On Liberty

by

John Stuart Mill

Teachers and parents! Our Teacher Edition on On Liberty makes teaching easy.

On Liberty: Style 1 key example

Chapter 2: Of the Liberty of Thought and Discussion
Explanation and Analysis:

Mill writes carefully and plainly in "On Liberty," and he is seemingly at pains to make his argument accessible to the general reader. He writes persuasively and succinctly, without the ornate, often alienating prose that decorates a lot of the philosophy of this time period (the mid-19th century).

Occasionally, however, he'll slip into more figurative speech (to great effect, given how sparing it is in the essay), as in this description of the growth of the ideals of Socrates and Christianity: 

Socrates was put to death, but the Socratic philosophy rose like the sun in heaven, and spread its illumination over the whole intellectual firmament.
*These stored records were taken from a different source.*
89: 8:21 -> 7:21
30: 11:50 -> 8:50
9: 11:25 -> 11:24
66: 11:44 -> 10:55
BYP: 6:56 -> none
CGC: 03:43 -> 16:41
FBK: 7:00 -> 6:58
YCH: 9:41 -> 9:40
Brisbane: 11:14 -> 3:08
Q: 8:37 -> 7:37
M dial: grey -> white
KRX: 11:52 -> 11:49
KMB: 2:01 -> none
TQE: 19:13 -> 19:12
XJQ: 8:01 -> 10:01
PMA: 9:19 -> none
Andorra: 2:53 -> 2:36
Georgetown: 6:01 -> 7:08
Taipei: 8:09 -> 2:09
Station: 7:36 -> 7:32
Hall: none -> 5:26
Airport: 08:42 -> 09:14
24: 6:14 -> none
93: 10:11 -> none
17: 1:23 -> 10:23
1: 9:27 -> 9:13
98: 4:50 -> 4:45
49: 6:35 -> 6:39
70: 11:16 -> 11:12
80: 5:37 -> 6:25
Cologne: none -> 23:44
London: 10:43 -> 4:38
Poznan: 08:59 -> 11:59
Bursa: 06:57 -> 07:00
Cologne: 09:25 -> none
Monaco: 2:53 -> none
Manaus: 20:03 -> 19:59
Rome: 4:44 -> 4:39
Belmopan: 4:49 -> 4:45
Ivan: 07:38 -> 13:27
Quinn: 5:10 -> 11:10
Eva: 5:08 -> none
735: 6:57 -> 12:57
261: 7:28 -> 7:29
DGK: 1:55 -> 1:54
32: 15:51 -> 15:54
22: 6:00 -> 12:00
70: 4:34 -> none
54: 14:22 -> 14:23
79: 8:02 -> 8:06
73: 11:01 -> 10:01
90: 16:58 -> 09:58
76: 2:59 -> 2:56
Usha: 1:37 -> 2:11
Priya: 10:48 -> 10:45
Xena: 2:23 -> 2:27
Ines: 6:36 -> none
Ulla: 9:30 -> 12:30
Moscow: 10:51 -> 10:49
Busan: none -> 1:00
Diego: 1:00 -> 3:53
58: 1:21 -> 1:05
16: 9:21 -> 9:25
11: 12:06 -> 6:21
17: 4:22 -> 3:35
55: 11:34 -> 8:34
Christians were cast to the lions, but the Christian church grew up a stately and spreading tree, overtopping the older and less vigorous growths, and stifling them by its shade. Our merely social intolerance kills no one, roots out no opinions, but induces men to disguise them, or to abstain from any active effort for their diffusion.

The imagery of this passage might be grand, but it remains as crystal clear to the reader as the path of Mill's logic in his argumentation. In fact, the effect of such grandiosity is that much greater because it is so sparing in "On Liberty." Passages like this land like exclamation marks after paragraph upon paragraph of Mill's measured rationality.